Active Movement by numbers

Published on 22/11/2016

When designing the programme Dr Mike Loosemore was very clear about the evaluation processes behind it. As both medical innovator and scientist, he recognised that without substantial evidence as support, the programme could not have the wide appeal it merits.

As a behavioural change programme, it is imperative that data helps identify if it has had the necessary effect. At the same time, behaviour change requires considerable time, so data recording must allow this.

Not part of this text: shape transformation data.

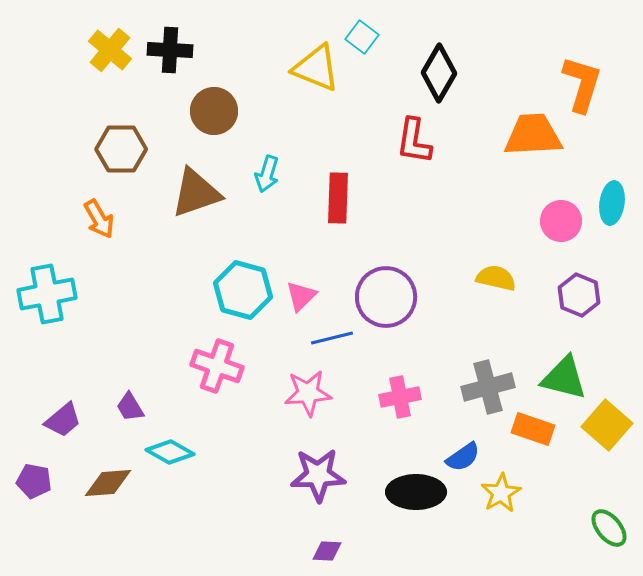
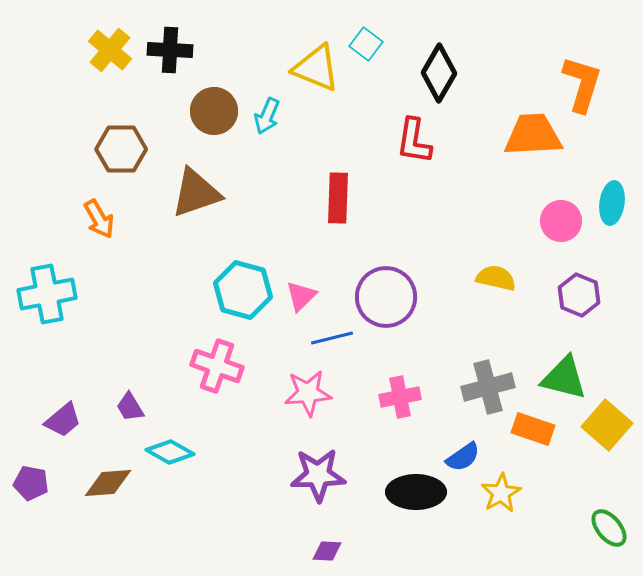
cyan square at (362, 37): moved 4 px right, 7 px down
cyan arrow at (267, 174): moved 58 px up; rotated 6 degrees clockwise
purple pentagon at (34, 481): moved 3 px left, 2 px down
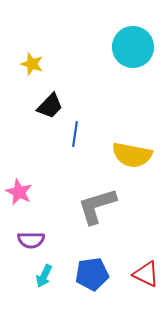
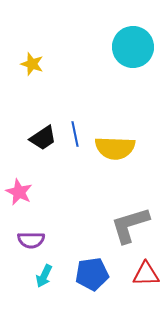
black trapezoid: moved 7 px left, 32 px down; rotated 12 degrees clockwise
blue line: rotated 20 degrees counterclockwise
yellow semicircle: moved 17 px left, 7 px up; rotated 9 degrees counterclockwise
gray L-shape: moved 33 px right, 19 px down
red triangle: rotated 28 degrees counterclockwise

The online behaviour questionnaire has not only given us a detailed perspective, but its simplicity and accessibility has seen highly robust sample sizes.

A new technique involving sedentary behaviour as research tool has led us to gain insights into key area such as children’s behaviour around breakfasting, bedtime habits, school travel and weekend activity.

We have introduced active assessments such as hand grips and jump plates to review physical change along with weight, height and circumference measurements. All are taken pre- and post-programme.

Staff and parents questionnaires rating current views about activity in the classroom are taken at the beginning and the end. Challenges within the programme are recorded and compared. SIMS and EYFS data are to be reviewed to examine effects on attainment, behaviour and absenteeism. Selected control schools supply similar behavioural and physical data for comparison.

“We are in a unique position,” says Dr Loosemore. “Because we are so integrated into the daily routine of the school, we can delve much more deeply into the effects we have. This is important in a programme around behaviour change as improvements will be subtler, albeit more embedded. Our extensive evaluate process offers far greater insight than most other programmes.”